YOUR TASK.
Exercise in exact copying: restate word for word only the lines below from the one containing "gestaltbaren Produkten inspirieren." through the one containing "lange Wegsuche auf", omitting any pictures.

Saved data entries
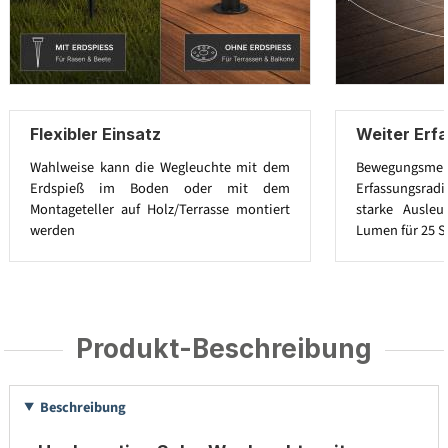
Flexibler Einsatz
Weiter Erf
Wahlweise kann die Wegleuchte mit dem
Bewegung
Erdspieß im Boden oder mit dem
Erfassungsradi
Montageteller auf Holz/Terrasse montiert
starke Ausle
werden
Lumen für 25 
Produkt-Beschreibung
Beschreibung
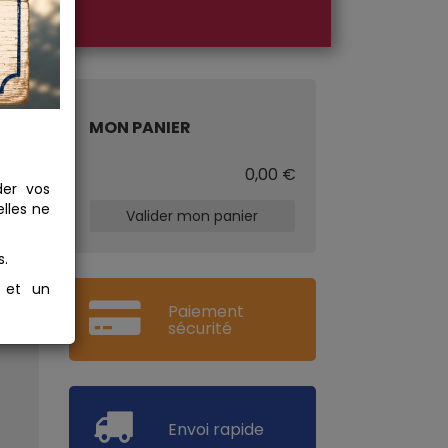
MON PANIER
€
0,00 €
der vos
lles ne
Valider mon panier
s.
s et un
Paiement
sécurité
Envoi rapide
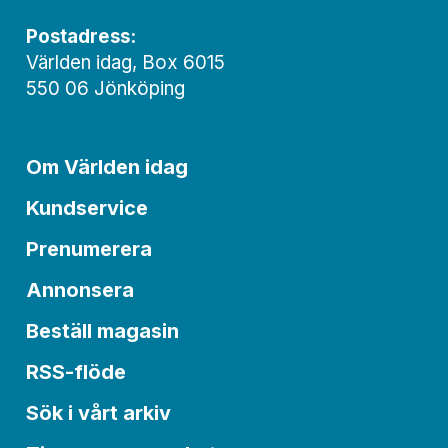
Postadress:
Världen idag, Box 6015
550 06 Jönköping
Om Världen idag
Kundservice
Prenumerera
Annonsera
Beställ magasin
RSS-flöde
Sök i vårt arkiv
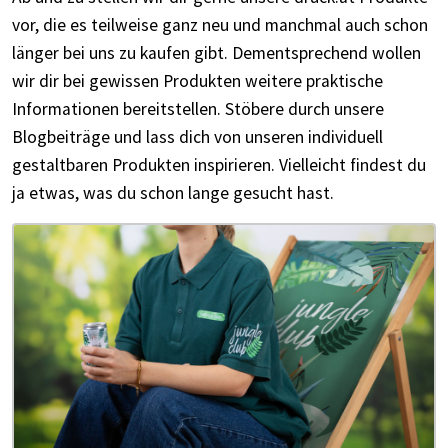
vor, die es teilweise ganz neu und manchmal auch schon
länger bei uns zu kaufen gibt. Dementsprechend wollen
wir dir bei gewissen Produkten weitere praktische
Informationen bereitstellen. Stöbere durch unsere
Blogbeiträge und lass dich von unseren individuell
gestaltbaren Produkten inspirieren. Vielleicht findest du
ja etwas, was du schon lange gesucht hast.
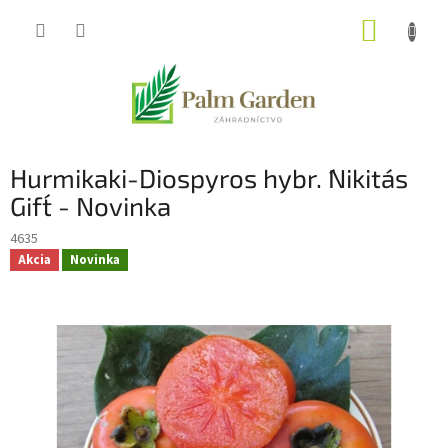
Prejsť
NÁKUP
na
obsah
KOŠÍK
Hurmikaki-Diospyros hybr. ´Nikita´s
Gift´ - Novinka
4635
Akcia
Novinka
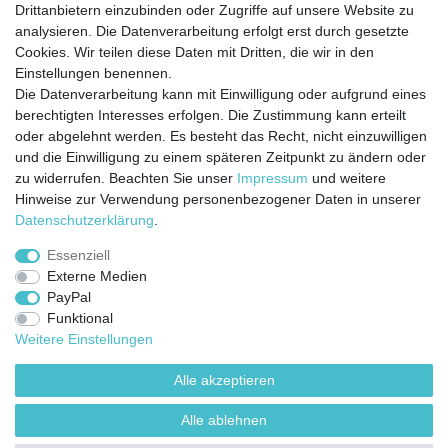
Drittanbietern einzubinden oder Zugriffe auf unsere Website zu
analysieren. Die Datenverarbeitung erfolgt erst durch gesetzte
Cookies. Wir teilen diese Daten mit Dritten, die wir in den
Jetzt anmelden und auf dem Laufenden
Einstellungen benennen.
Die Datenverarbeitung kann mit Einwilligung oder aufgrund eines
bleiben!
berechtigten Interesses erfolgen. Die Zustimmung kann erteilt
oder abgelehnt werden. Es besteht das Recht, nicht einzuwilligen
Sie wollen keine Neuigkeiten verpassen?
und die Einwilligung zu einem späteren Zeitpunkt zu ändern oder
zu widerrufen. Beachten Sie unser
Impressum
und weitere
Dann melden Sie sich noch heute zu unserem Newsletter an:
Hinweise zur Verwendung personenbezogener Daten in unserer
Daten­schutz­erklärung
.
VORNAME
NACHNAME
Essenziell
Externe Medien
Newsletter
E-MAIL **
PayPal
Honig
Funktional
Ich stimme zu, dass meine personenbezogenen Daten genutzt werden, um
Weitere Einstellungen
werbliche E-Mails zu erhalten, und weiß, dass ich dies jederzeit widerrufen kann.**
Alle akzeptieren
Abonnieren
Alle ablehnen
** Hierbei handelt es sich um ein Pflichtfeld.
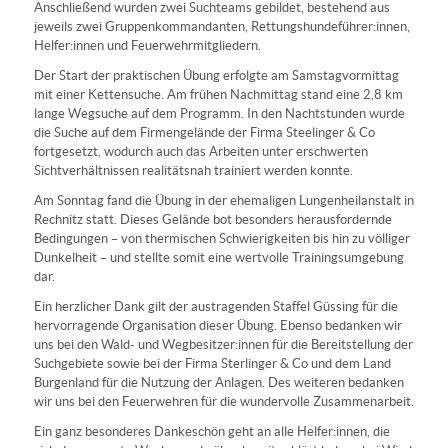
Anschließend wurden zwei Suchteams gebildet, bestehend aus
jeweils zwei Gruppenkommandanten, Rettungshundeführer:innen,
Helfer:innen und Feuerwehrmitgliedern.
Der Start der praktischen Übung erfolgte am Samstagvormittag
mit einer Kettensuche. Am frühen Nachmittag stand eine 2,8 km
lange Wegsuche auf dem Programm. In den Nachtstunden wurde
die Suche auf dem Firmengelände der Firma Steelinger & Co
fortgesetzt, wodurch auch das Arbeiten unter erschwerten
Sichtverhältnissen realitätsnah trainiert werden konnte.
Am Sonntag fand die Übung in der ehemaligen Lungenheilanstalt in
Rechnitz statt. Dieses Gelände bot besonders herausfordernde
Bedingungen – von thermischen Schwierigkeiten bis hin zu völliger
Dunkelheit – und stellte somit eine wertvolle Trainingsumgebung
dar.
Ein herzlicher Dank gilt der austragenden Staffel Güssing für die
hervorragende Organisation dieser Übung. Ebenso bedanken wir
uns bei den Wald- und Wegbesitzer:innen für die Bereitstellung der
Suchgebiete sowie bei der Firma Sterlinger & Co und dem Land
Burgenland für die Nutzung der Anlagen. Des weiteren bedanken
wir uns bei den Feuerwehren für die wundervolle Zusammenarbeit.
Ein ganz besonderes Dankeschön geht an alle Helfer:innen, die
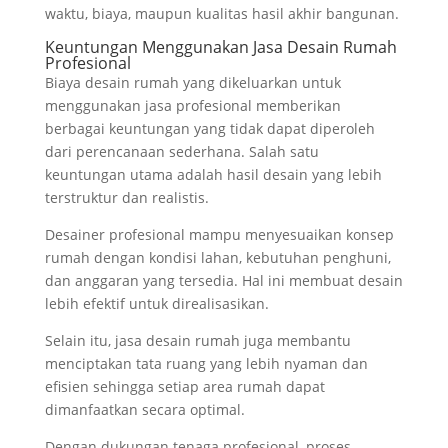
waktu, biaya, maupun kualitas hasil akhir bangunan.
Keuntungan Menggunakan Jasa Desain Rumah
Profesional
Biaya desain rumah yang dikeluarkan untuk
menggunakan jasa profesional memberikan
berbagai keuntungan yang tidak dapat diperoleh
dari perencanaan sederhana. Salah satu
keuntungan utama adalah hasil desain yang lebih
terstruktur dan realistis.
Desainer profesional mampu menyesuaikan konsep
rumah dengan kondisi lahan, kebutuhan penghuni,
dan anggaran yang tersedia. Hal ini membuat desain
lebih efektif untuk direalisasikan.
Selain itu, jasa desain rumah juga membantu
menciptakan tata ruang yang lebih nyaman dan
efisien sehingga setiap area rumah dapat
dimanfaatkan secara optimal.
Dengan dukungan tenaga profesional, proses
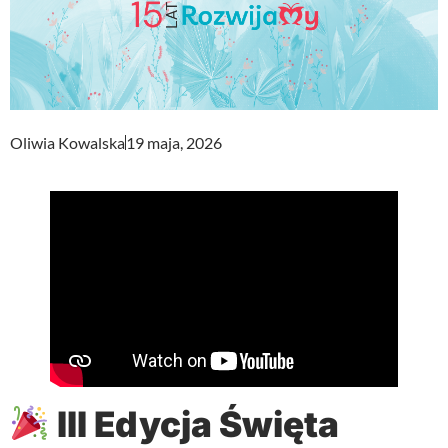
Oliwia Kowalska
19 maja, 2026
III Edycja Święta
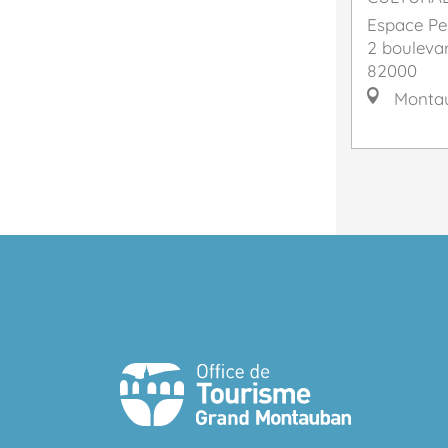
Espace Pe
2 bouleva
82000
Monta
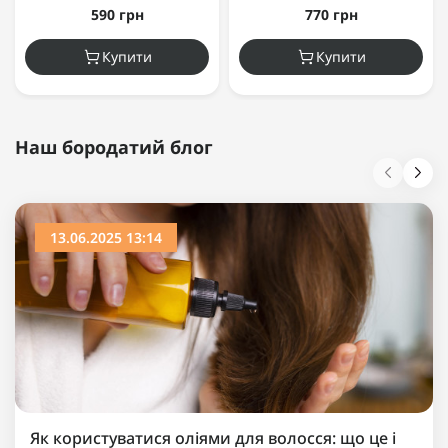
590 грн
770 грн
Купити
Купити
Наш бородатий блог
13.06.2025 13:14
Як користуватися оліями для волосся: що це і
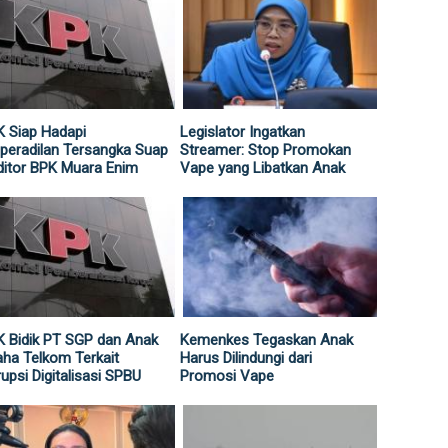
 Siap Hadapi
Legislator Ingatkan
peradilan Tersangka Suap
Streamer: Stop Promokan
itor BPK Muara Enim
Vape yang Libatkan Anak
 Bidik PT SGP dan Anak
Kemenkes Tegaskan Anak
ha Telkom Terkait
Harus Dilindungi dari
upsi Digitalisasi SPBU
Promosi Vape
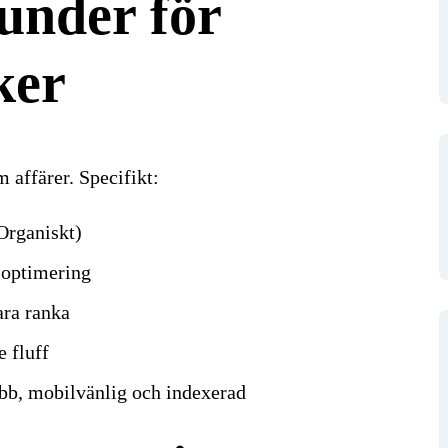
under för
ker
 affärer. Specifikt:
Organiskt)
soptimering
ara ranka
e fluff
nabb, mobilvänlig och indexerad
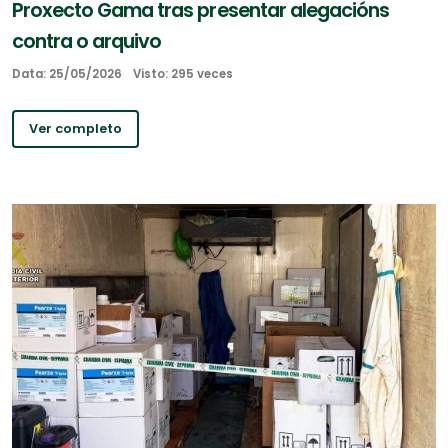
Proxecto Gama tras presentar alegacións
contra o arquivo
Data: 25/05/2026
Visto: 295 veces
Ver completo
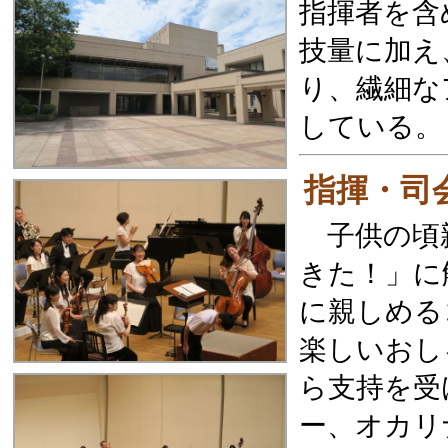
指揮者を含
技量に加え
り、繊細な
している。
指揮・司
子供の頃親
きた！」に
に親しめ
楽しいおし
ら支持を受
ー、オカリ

ANSWER AREA.
gestaltbaren Produkten inspirieren. Vielleicht findest du
ja etwas, was du schon lange gesucht hast.
Prejsť
NÁKUP
na
obsah
KOŠÍK
Hurmikaki-Diospyros hybr. ´Nikita´s
Gift´ - Novinka
4635
Akcia
Novinka
Drittanbietern einzubinden oder Zugriffe auf unsere Website zu
analysieren. Die Datenverarbeitung erfolgt erst durch gesetzte
Cookies. Wir teilen diese Daten mit Dritten, die wir in den
Jetzt anmelden und auf dem Laufenden
Einstellungen benennen.
Die Datenverarbeitung kann mit Einwilligung oder aufgrund eines
bleiben!
berechtigten Interesses erfolgen. Die Zustimmung kann erteilt
oder abgelehnt werden. Es besteht das Recht, nicht einzuwilligen
Sie wollen keine Neuigkeiten verpassen?
und die Einwilligung zu einem späteren Zeitpunkt zu ändern oder
zu widerrufen. Beachten Sie unser
Impressum
und weitere
Dann melden Sie sich noch heute zu unserem Newsletter an:
Hinweise zur Verwendung personenbezogener Daten in unserer
Daten­schutz­erklärung
.
VORNAME
NACHNAME
Essenziell
Externe Medien
Newsletter
E-MAIL **
PayPal
Honig
Funktional
Ich stimme zu, dass meine personenbezogenen Daten genutzt werden, um
Weitere Einstellungen
werbliche E-Mails zu erhalten, und weiß, dass ich dies jederzeit widerrufen kann.**
Alle akzeptieren
Abonnieren
Alle ablehnen
** Hierbei handelt es sich um ein Pflichtfeld.
Anschließend wurden zwei Suchteams gebildet, bestehend aus
jeweils zwei Gruppenkommandanten, Rettungshundeführer:innen,
Helfer:innen und Feuerwehrmitgliedern.
Der Start der praktischen Übung erfolgte am Samstagvormittag
mit einer Kettensuche. Am frühen Nachmittag stand eine 2,8 km
lange Wegsuche auf dem Programm. In den Nachtstunden wurde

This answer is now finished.